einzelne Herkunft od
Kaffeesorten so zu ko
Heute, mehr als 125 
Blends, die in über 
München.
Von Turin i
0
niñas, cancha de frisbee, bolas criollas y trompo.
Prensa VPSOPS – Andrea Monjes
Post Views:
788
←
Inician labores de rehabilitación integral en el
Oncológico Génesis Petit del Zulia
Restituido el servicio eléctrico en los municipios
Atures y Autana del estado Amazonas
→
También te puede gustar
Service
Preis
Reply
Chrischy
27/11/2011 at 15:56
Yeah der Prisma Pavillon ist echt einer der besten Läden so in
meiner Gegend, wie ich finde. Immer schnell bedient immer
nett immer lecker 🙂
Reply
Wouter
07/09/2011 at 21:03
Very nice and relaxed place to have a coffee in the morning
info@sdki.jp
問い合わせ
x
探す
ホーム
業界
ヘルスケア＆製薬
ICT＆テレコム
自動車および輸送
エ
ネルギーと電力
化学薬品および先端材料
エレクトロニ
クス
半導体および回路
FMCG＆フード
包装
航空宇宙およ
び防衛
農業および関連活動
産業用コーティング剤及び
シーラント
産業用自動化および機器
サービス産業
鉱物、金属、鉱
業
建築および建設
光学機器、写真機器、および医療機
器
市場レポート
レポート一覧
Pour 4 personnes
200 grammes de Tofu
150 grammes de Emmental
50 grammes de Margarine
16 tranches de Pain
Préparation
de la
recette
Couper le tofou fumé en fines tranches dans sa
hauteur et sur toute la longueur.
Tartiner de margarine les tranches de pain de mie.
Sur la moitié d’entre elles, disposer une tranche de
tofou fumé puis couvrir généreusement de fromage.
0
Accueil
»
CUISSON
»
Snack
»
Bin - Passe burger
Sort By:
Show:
+===+
## [Task prompt]
At the first line of the material above, start reproducing each line exactly, and end with the line that holds "Yeah der Prisma", adding nothing.

## [Solution]
einzelne Herkunft od
Kaffeesorten so zu ko
Heute, mehr als 125 
Blends, die in über 
München.
Von Turin i
0
niñas, cancha de frisbee, bolas criollas y trompo.
Prensa VPSOPS – Andrea Monjes
Post Views:
788
←
Inician labores de rehabilitación integral en el
Oncológico Génesis Petit del Zulia
Restituido el servicio eléctrico en los municipios
Atures y Autana del estado Amazonas
→
También te puede gustar
Service
Preis
Reply
Chrischy
27/11/2011 at 15:56
Yeah der Prisma Pavillon ist echt einer der besten Läden so in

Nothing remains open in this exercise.